Tim Janicke1, Edward H Morrow2. 1. Centre d'Écologie Fonctionnelle et Évolutive, UMR 5175, CNRS, Université Paul-Valéry Montpellier, École Pratique des Hautes Études, France. 2. Evolution, Behaviour and Environment Group, School of Life Sciences, University of Sussex, Brighton, UK.
Modern theory defines sexual selection as arising from competition for mating partners and/or for fertilizing the partner’s gametes. It incorporates Darwin’s original ideas of competition for and attraction of mating partners, plus recent insights that competition and choice can continue after mating. Sexual selection is generally strongest in males but there is a great diversity of sex roles across the tree of life, including reversals [1]. Sex differences in sexual selection often coincide with contrasting mating interests or optimal phenotypes of males and females i.e. sexual conflict. Both sexual selection and sexual conflict are potent forces driving trait evolution. Even though humans lack elaborate secondary sexual characters, sexual selection is still thought to operate in our species [2]. Both sexes exert significant choice when choosing a partner; notwithstanding cultural constraints, women tend to rate signals of status and resources more than men do, whereas men’s choice is primarily based on cues indicating youth and fecundity [2, 3].

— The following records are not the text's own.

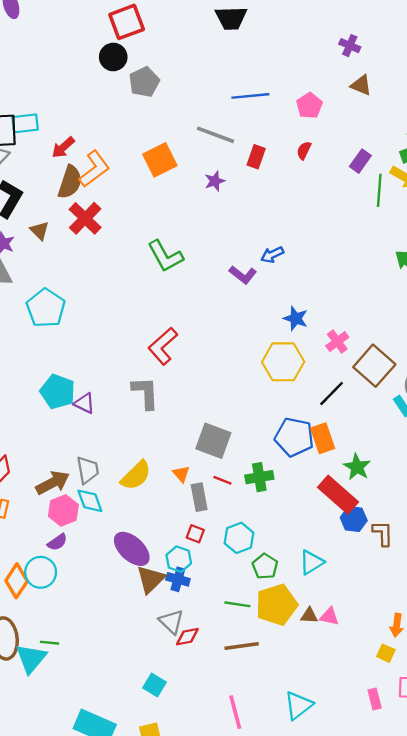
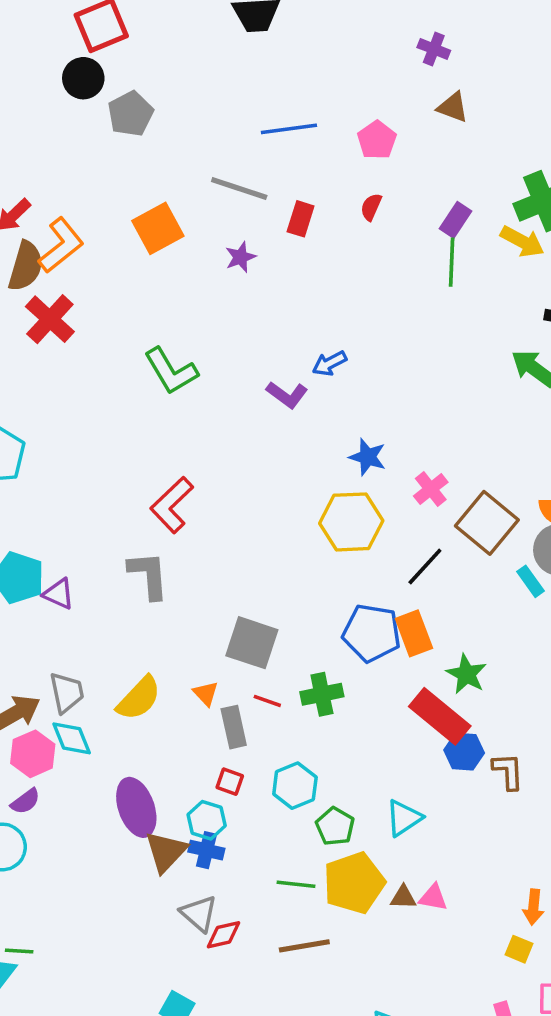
green line: (379, 190) -> (452, 262), moved
purple ellipse: (132, 549) -> (136, 807), turned 30

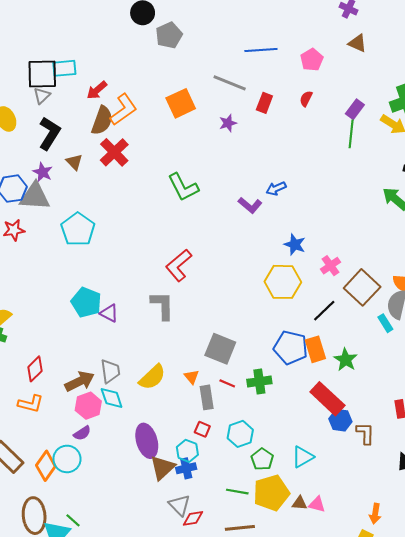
green star: (466, 674) -> (346, 360), moved
blue cross: (206, 850) -> (186, 468), turned -30
green line: (19, 951) -> (73, 520), turned 35

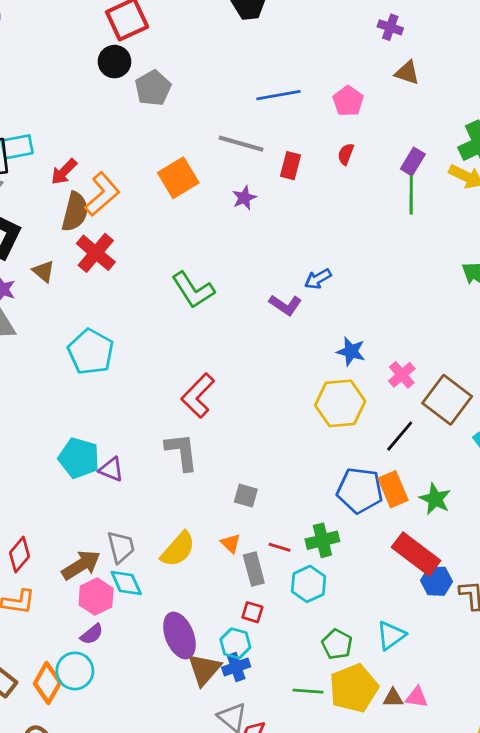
cyan pentagon: (78, 229) -> (91, 352), moved
gray square: (220, 349) -> (246, 496), moved, size x0.6
cyan hexagon: (240, 434) -> (309, 584), moved

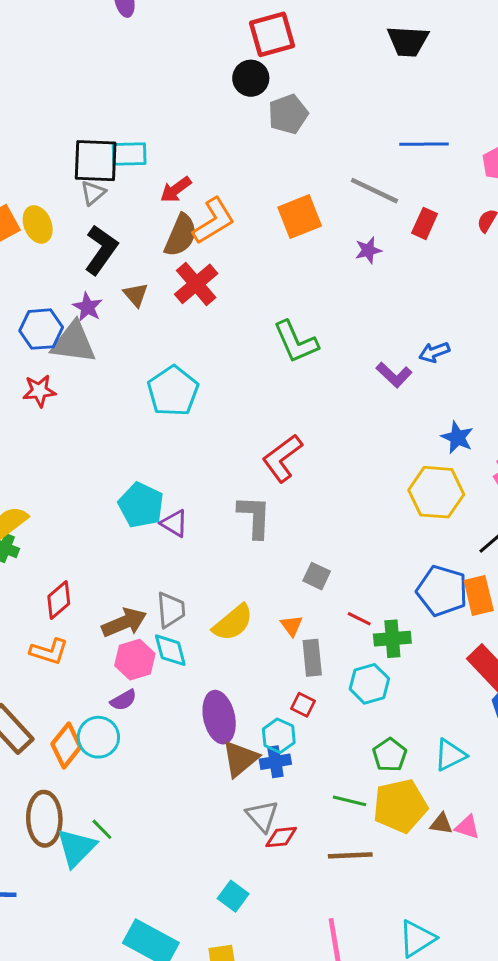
red line: (280, 547) -> (359, 619), moved

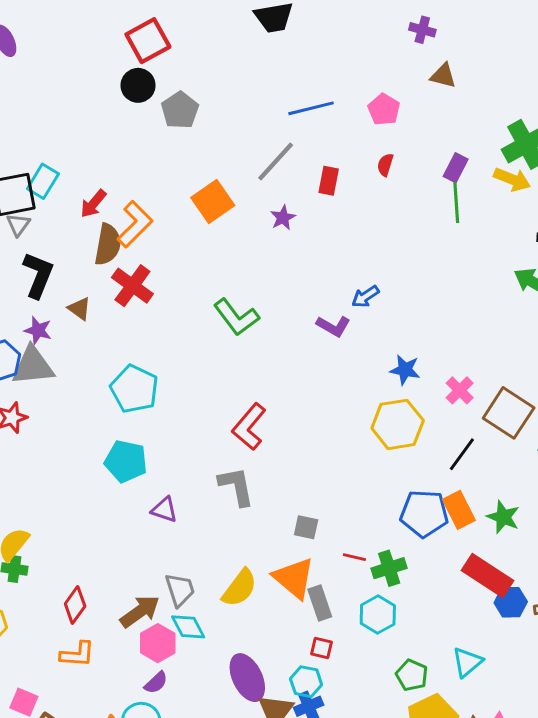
cyan rectangle: (129, 154) -> (43, 181), turned -44
gray line: (374, 191) -> (276, 162), turned -60
cyan pentagon: (141, 505) -> (126, 461), moved
orange triangle: (292, 626) -> (294, 578), size x2.0

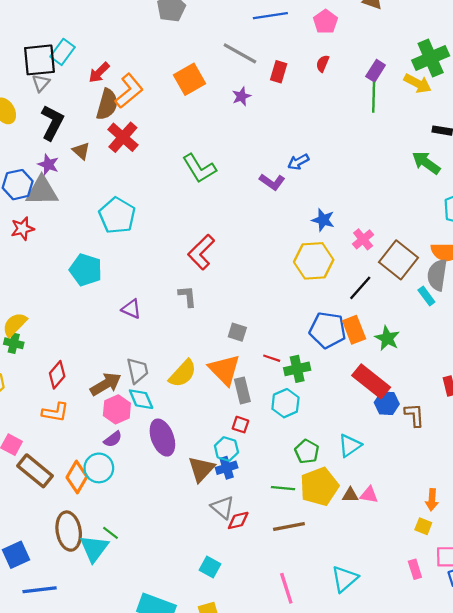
gray line: (276, 162) -> (240, 53), turned 72
cyan pentagon: (126, 461) -> (86, 270), moved
gray L-shape: (236, 486) -> (187, 296), size x0.7
purple ellipse: (247, 678) -> (162, 438), moved

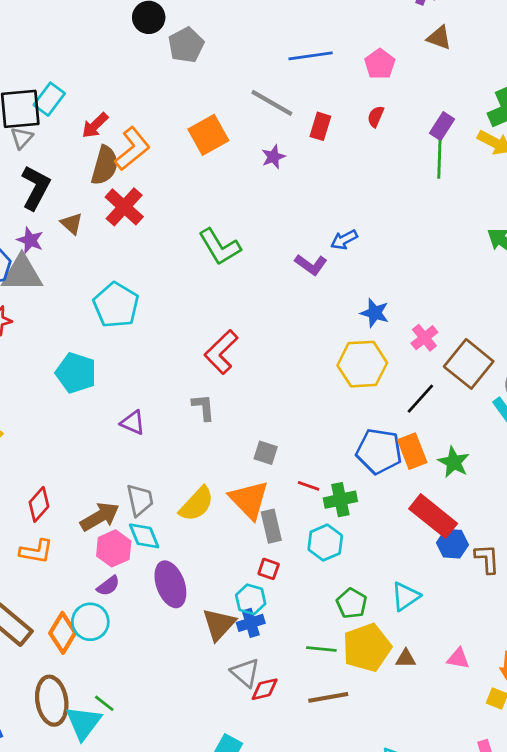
pink triangle: (369, 495) -> (458, 658), moved

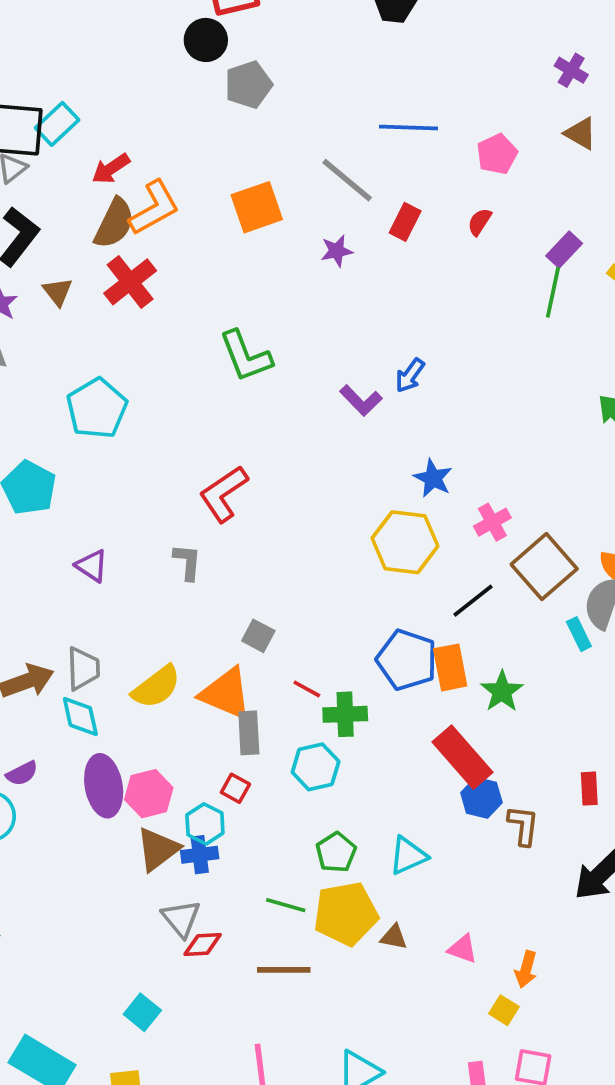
blue arrow: (344, 240) -> (410, 375), turned -36
orange triangle: (249, 500) -> (226, 693), turned -33
pink hexagon: (114, 548) -> (149, 794), moved

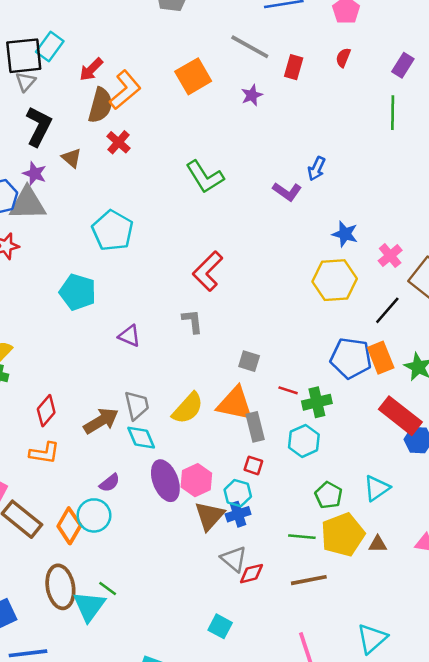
red cross: (130, 282) -> (119, 142), size x0.7
green line: (553, 292) -> (393, 113), moved

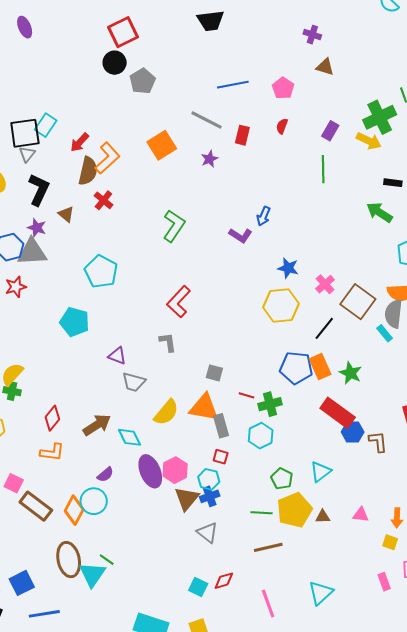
green L-shape: (205, 177) -> (174, 226), turned -112
gray trapezoid: (137, 405) -> (134, 382), moved, turned 120
red diamond: (252, 574) -> (224, 581), moved

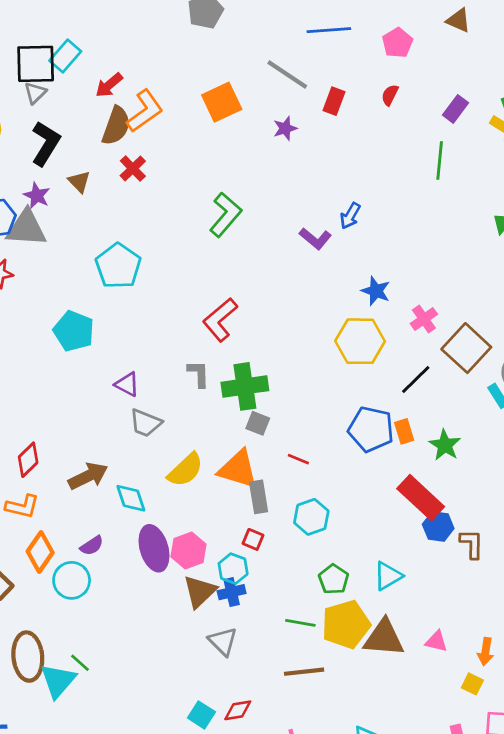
orange rectangle: (320, 367) -> (404, 431), size x0.7
green cross: (270, 404) -> (245, 386), moved, size x1.4
orange diamond: (74, 510) -> (40, 552), moved
brown triangle: (323, 517) -> (384, 638), size x2.0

EXAMPLES IN CLINICAL MEDICINE AND PUBLIC HEALTH
Sexual selection can have a profound impact on the epidemiology of sexually transmitted diseases (STDs). For instance, polygynous populations are likely to show a higher incidence of STDs compared with monogamous ones. Moreover, stronger sexual selection in one sex means that only the most attractive individuals are successful in mate acquisition, leaving some individuals unmated. Such a skewed mating success may lead to lower prevalence of STDs in that sex.Importantly, stronger sexual selection on males is expected to manifest in sex-specific resource allocation strategies, with males being selected to invest relatively more resources into mate acquisition at the expense of health and survival compared with females [4]. This could manifest as greater risk taking behaviour and accidents in men (especially in young adults).Thus, sexual selection can give rise to sex differences in the susceptibility to diseases and in immune response [5]. On an evolutionary scale, strong sexual selection can purge deleterious alleles in a population more efficiently allowing more rapid evolution of resistance to new pathogens. Overall, stronger sexual selection in males in our early hominid ancestors together with constraints in the genetic architecture imposed by sexual conflict [6] might explain the sex-bias and persistence of pathogenic phenotypes in contemporary human populations. There are many examples of genetic variants having sex-specific effects on complex traits or disease predisposition. Clinical approaches need to account for the ubiquitous sex differences in disease profiles and risk factors as well as in the effectiveness of therapies for both sexes.